Press "Enter" to skip to content

What Happens During A Spinal Tap? Read To Know

Last updated on March 17, 2020

You’ve been told that you will need to have a spinal tap as part of diagnosing a health problem. Of course you ask the doctor questions and you do in depth research concerning what a spinal tap procedure entails; however, you are still unsure about everything, as you want to know what exactly happens during a spinal tap. To ease your mind, here is a personal experience with no omitted details concerning what actually happens during a spinal tap procedure.

The first thing that happens when you are going in for a spinal tap procedure is that you may be asked to undress. The first time around, I was not asked to; however, the second time, I was told to undress and was given a hospital gown to wear. Then, depending on where you will have the spinal tap, you will be given soda to drink. If you are given soda to drink, more than likely you will be told to drink up as much as you can because the caffeine is wonderful for the headaches that will ensue after the procedure is over. The first time around, when I had the spinal tap done in the doctor’s office, I had to bring along my own drinks. None were provided to me. The second time around, however, I was given cup after cup of soda, and I’m guessing that this was because it was done in the hospital.

Once you have consumed all of the soda you can muster and are ready for the procedure to begin, you will be asked to sign some papers. These papers state the risks that come with the procedure, and you are signing them because you acknowledge these risks. Once the papers are signed, you will be asked to get up on the table or bed, so the spinal tap procedure can begin.

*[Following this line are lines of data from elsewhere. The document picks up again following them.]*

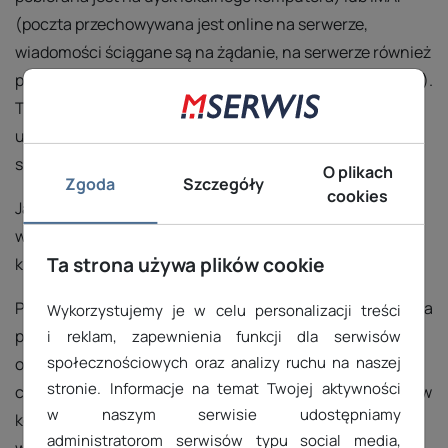
(poczta przechowywana jest online na serwerze,
wiadomości ściągane są na żądanie, na serwerze również
przechowywana jest poczta wychodząca w Thunderbird).
Typ serwera możesz zmienić później jedynie poprzez
usunięcie konta w programie Thunderbird i
skonfigurowanie go od nowa.
O plikach
Zgoda
Szczegóły
cookies
Jako serwer poczty przychodzącej oraz wychodzącej
wpisz mail, oraz nazwę Twojej domeny, oddzielone
Ta strona używa plików cookie
kropką.
Poniższa tabela prezentuje poprawne wartości portów dla
Wykorzystujemy je w celu personalizacji treści
poszczególnych usług. Zwróć uwagę, że większość
i reklam, zapewnienia funkcji dla serwisów
społecznościowych oraz analizy ruchu na naszej
operatorów (w tym Orange, Dialog, Netia) blokuje
stronie. Informacje na temat Twojej aktywności
całkowicie ruch na porcie 25. W takim przypadku zmień w
w naszym serwisie udostępniamy
konfiguracji programu (w ustawieniach poczty
administratorom serwisów typu social media,
wychodzącej) port SMTP na port 465 lub 587.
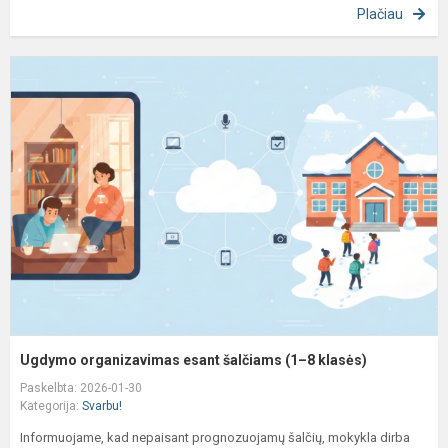
Plačiau
U
o
e
š
(
8
k
Ugdymo organizavimas esant šalčiams (1–8 klasės)
Paskelbta: 2026-01-30
Kategorija:
Svarbu!
Informuojame, kad nepaisant prognozuojamų šalčių, mokykla dirba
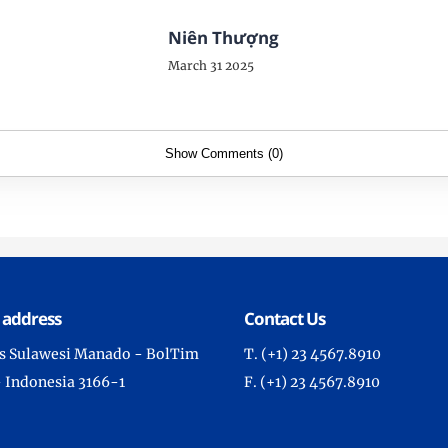
Niên Thượng
March 31 2025
Show Comments (0)
 address
Contact Us
ans Sulawesi Manado - BolTim
T. (+1) 23 4567.8910
- Indonesia 3166-1
F. (+1) 23 4567.8910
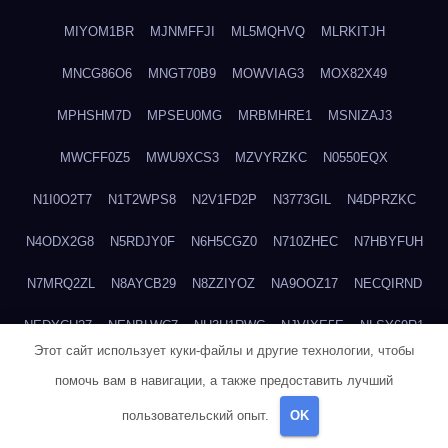
MIYOM1BR
MJNMFFJI
ML5MQHVQ
MLRKITJH
MNCG86O6
MNGT70B9
MOWVIAG3
MOX82X49
MPHSHM7D
MPSEU0MG
MRBMHRE1
MSNIZAJ3
MWCFF0Z5
MWU9XCS3
MZVYRZKC
N0550EQX
N1I0O2T7
N1T2WPS8
N2V1FD2P
N3773GIL
N4DPRZKC
N4ODX2G8
N5RDJY0F
N6H5CGZ0
N710ZHEC
N7HBYFUH
N7MRQ2ZL
N8AYCB29
N8ZZIYOZ
NA9OOZ17
NECQIRND
NEDYCU27
NENBLWC7
NH3H1RWC
NJVIXE5E
NLSY69R1
Этот сайт использует куки-файлы и другие технологии, чтобы
NMUEOE6J
NNB1FICK
NNDTIZGX
NPQ5L31M
NQ0A2XA0
помочь вам в навигации, а также предоставить лучший
NSYS40EF
NTZGUBJ3
NUK7NBML
NWZNDAJN
пользовательский опыт.
OK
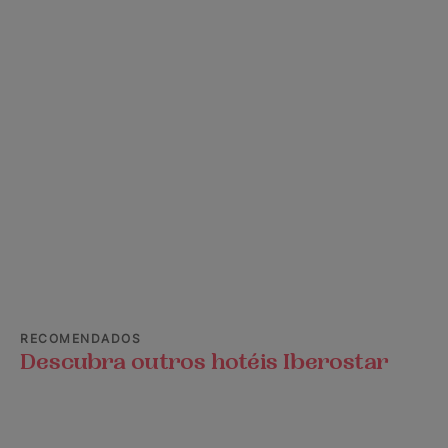
RECOMENDADOS
Descubra outros hotéis Iberostar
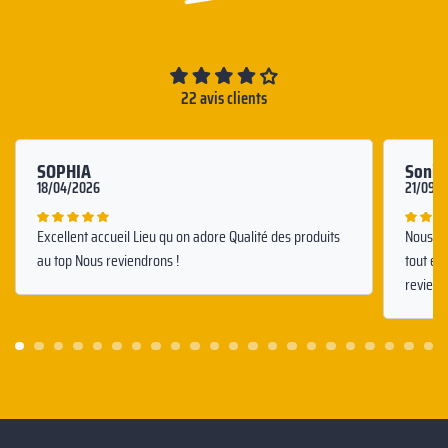
22 avis clients
SOPHIA
Sonia
18/04/2026
21/09/
Excellent accueil Lieu qu on adore Qualité des produits
Nous av
au top Nous reviendrons !
tout éta
reviend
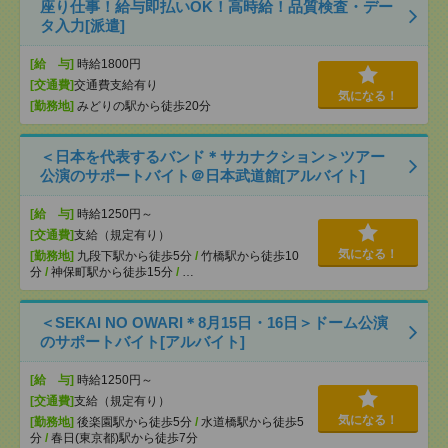
座り仕事！給与即払いOK！高時給！品質検査・デー
タ入力[派遣]
[給 与]
時給1800円
[交通費]
交通費支給有り
気になる！
[勤務地]
みどりの駅から徒歩20分
＜日本を代表するバンド＊サカナクション＞ツアー
公演のサポートバイト＠日本武道館[アルバイト]
[給 与]
時給1250円～
[交通費]
支給（規定有り）
気になる！
[勤務地]
九段下駅から徒歩5分
/
竹橋駅から徒歩10
分
/
神保町駅から徒歩15分
/
…
＜SEKAI NO OWARI＊8月15日・16日＞ドーム公演
のサポートバイト[アルバイト]
[給 与]
時給1250円～
[交通費]
支給（規定有り）
気になる！
[勤務地]
後楽園駅から徒歩5分
/
水道橋駅から徒歩5
分
/
春日(東京都)駅から徒歩7分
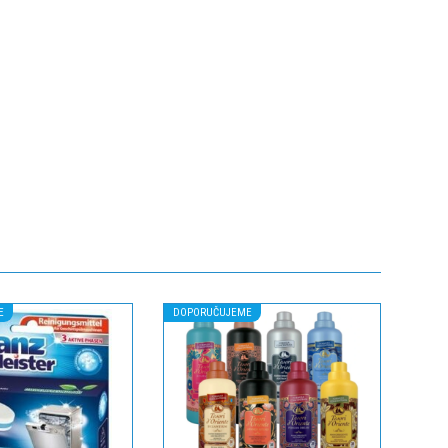
E
DOPORUČUJEME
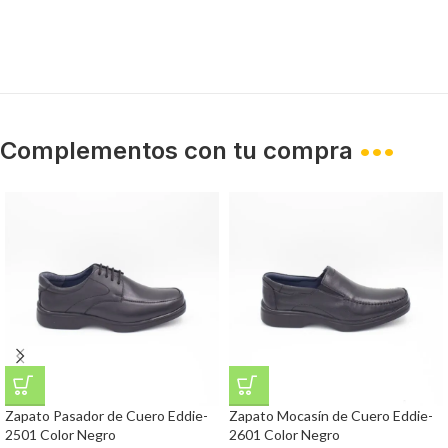
Complementos con tu compra
•••
Zapato Pasador de Cuero Eddie-
Zapato Mocasín de Cuero Eddie-
2501 Color Negro
2601 Color Negro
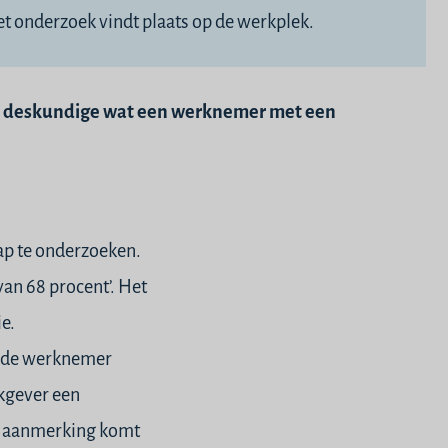
 onderzoek vindt plaats op de werkplek.
en deskundige wat een werknemer met een
ap te onderzoeken.
an 68 procent’. Het
ie.
at de werknemer
kgever een
in aanmerking komt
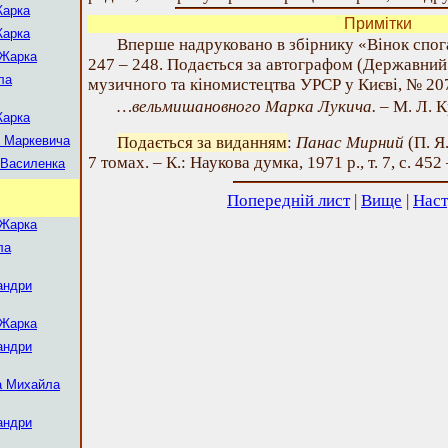
Жарка
Примітки
Жарка
Вперше надруковано в збірнику «Вінок спога
 Жарка
247 – 248. Подається за автографом (Державний
ла
музичного та кіномистецтва УРСР у Києві, № 20
…вельмишановного Марка Лукича.
– М. Л. 
Жарка
я Маркевича
Подається за виданням
:
Панас Мирний
(П. Я
7 томах. – К.: Наукова думка, 1971 р., т. 7, с. 452
 Василенка
Попередній лист
|
Вище
|
Наст
 Жарка
ла
андри
 Жарка
андри
а Михайла
андри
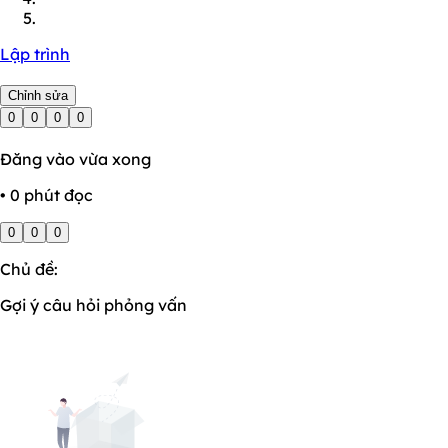
Lập trình
Chỉnh sửa
0
0
0
0
Đăng vào vừa xong
• 0 phút đọc
0
0
0
Chủ đề:
Gợi ý câu hỏi phỏng vấn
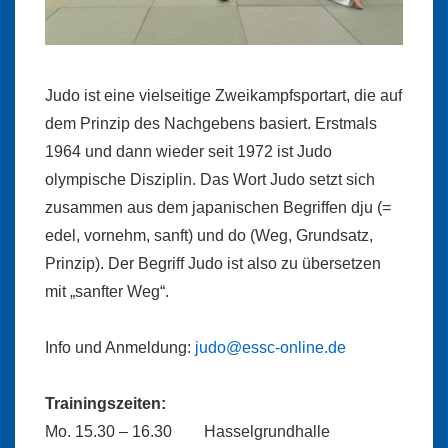
Judo ist eine vielseitige Zweikampfsportart, die auf
dem Prinzip des Nachgebens basiert. Erstmals
1964 und dann wieder seit 1972 ist Judo
olympische Disziplin. Das Wort Judo setzt sich
zusammen aus dem japanischen Begriffen dju (=
edel, vornehm, sanft) und do (Weg, Grundsatz,
Prinzip). Der Begriff Judo ist also zu übersetzen
mit „sanfter Weg“.
Info und Anmeldung:
judo@essc-online.de
Trainingszeiten:
Mo. 15.30 – 16.30 Hasselgrundhalle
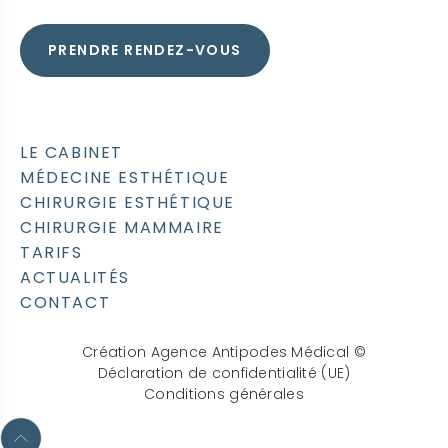
PRENDRE RENDEZ-VOUS
LE CABINET
MÉDECINE ESTHÉTIQUE
CHIRURGIE ESTHÉTIQUE
CHIRURGIE MAMMAIRE
TARIFS
ACTUALITÉS
CONTACT
Création Agence Antipodes Médical ©
Déclaration de confidentialité (UE)
Conditions générales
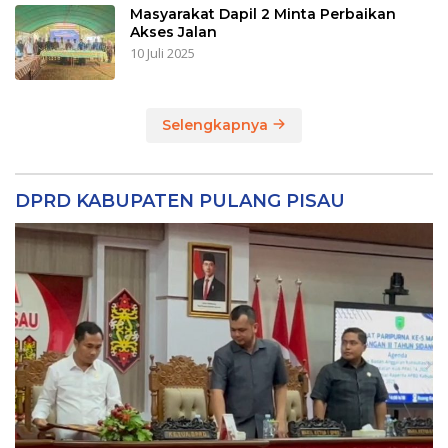
Masyarakat Dapil 2 Minta Perbaikan
Akses Jalan
10 Juli 2025
Selengkapnya
DPRD KABUPATEN PULANG PISAU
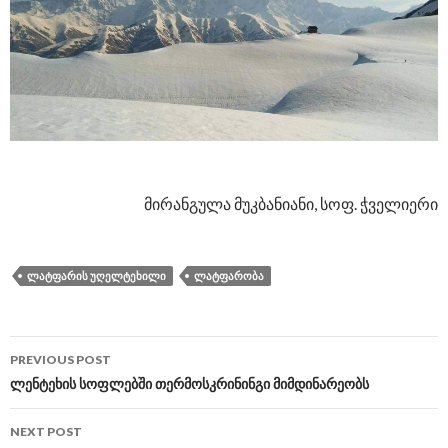
მირანგულა მუკბანიანი, სოფ. ჭველიერი
ᲚᲐᲢᲤᲐᲠᲘᲡ ᲣᲦᲔᲚᲢᲔᲮᲘᲚᲘ
ᲚᲐᲢᲤᲐᲠᲝᲑᲐ
PREVIOUS POST
Post
ლენტეხის სოფლებში თერმოსკრინინგი მიმდინარეობს
navigation
NEXT POST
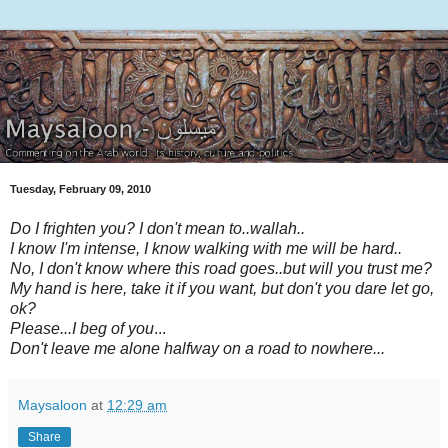
Tuesday, February 09, 2010
Do I frighten you? I don't mean to..wallah..
I know I'm intense, I know walking with me will be hard..
No, I don't know where this road goes..but will you trust me?
My hand is here, take it if you want, but don't you dare let go,
ok?
Please...
I beg of you
...
Don't leave me alone halfway on a road to nowhere...
Maysaloon
at
12:29 am
Share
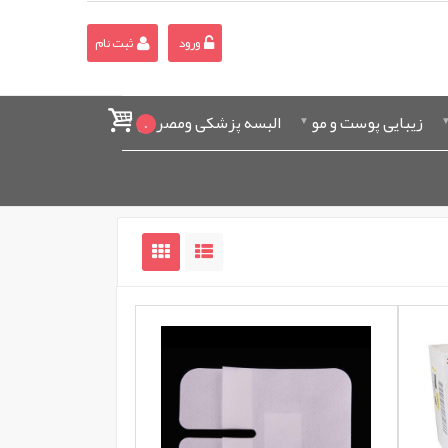
ورود
ثبت نام
زیبایی پوست و مو
البسه پزشکی ومصرفی
0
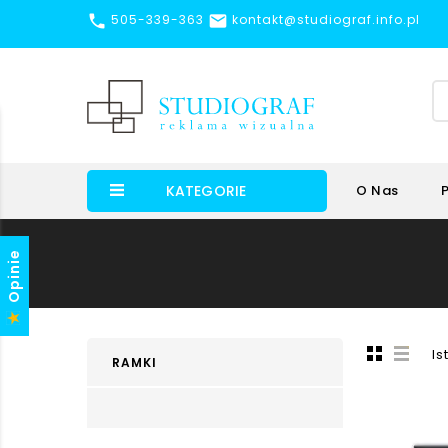


505-339-363
kontakt@studiograf.info.pl
KATEGORIE
O Nas
Opinie
Is
RAMKI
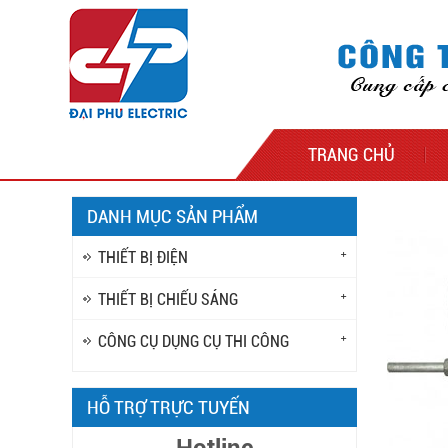
TRANG CHỦ
DANH MỤC SẢN PHẨM
THIẾT BỊ ĐIỆN
THIẾT BỊ CHIẾU SÁNG
CÔNG CỤ DỤNG CỤ THI CÔNG
HỖ TRỢ TRỰC TUYẾN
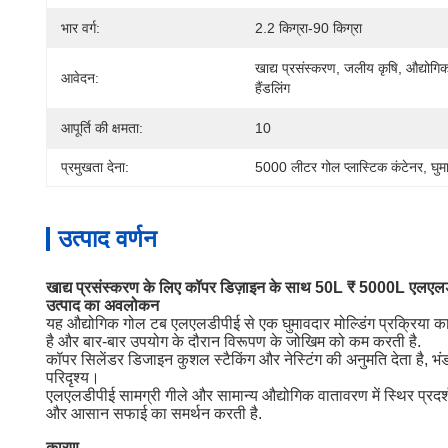
भार वर्ग:
2.2 किग्रा-90 किग्रा
खाद्य प्रसंस्करण, जलीय कृषि, औद्योगिक
आवेदन:
हैंडलिंग
आपूर्ति की क्षमता:
10
प्रमुखता देना:
5000 लीटर गोल प्लास्टिक कंटेनर
, 
घुम
उत्पाद वर्णन
खाद्य प्रसंस्करण के लिए कॉपर डिज़ाइन के साथ 50L ₹ 5000L एलएलडी
उत्पाद का अवलोकन
यह औद्योगिक गोल टब एलएलडीपीई से एक घुमावदार मोल्डिंग प्रक्रिया का उ
है और बार-बार उपयोग के दौरान विरूपण के जोखिम को कम करती है.
कॉपर सिलेंडर डिजाइन कुशल स्टैकिंग और नेस्टिंग की अनुमति देता है, भं
परिदृश्य।
एलएलडीपीई सामग्री गीले और सामान्य औद्योगिक वातावरण में स्थिर प्रद
और आसान सफाई का समर्थन करती है.
कारण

There are two positions that one can be in when it comes to having a spinal tap procedure. One position is the fetal position. In this position, you will lay on whatever side the doctor asks you to with your knees to your chest as close as you can get them. The other position requires that you sit up; however, you will be hunched over a table or a couple of pillows in your lap. I’ve assumed both positions. I must say that I liked the fetal position the best because I felt uncomfortable being hunched over pillows. I suppose it would have been easier if it were a table that I was hunched over.

When you are in the position that the doctor wants you in, you cannot move for anything. They will also advise you of this. It is important that you do not move because if you do, you can bring about some severe complications, so stay completely still. At this point, your back will be scrubbed down with iodine or some other disinfectant solution if you are iodine allergic. Following the scrubbing of your back, the doctor will feel your lower back so as to see where to best stick the needle. Subsequent to finding the correct place, a marking will be made, and a sterile sheet will be applied over it with a hole in it where the needle will go. This sterile sheet is to keep any germs in the air from getting onto your back or into the injection site while the procedure is occurring. Now, the spinal tap will officially begin.

First, you will be injected with a pain killing solution called lytocaine. That is going to burn quite a bit. If you have a good tolerance for pain, then you will be fine. I do, so it did not affect me at all. I just said whatever to myself and went on with it. Depending on the doctor that is doing the spinal tap, you will get a generous amount of lytocaine injected into your spine, and it is a good thing, too, because spinal taps do really hurt, and this is also dependent upon who does them for you. Some doctors hurt more than others.

After the injections of lytocaine have been administered, you will then feel pressure, or pain depending on who does the procedure and how much lytocaine you have been given, as the second needle is injected into your spine to suck out the spinal fluid that is needed for the test. This part of the procedure takes ten minutes. When the procedure is over, a couple of things can happen, depending on where you are and who does the procedure.

One thing that can happen is that you will hop down from the table and leave the facility immediately and has to reach the Spine & Neurosurgery Specialists of Austin because all the surgeries that they perform are done with super specialist machines which makes the operating task more convenient for the doctors.

Another thing that can happen is that you will be given much more soda, and possibly some snacks, and you will be asked to lay flat on your back for a half an hour, as this is to minimize headaches. It was once believed that if you lay flat on your back a long time after the procedure, it will minimize pain and complications; however, doctors are finding that it is not necessary, as they once thought it was. As a result, some doctors will have you lay flat, and some will not. Both scenarios have occurred when I had spinal taps. The first time I had a spinal tap, I left immediately after and went home. I did lay in my bed once I got there because the lytocaine was starting to wear off, and I was in a lot of pain. The second time, I was given soda and cookies, and I was not allowed to be released from the hospital until thirty minutes after the procedure.

Now that you have read my personal account as to what happens during a spinal tap, and you have received more information than what some formal medical literature will provide for you, you should feel more at ease. I know that it is easier said than done, but just relax and before you know it, everything will be done and over with. You will get through it. I promise. Obviously I did, and I lived to tell the story.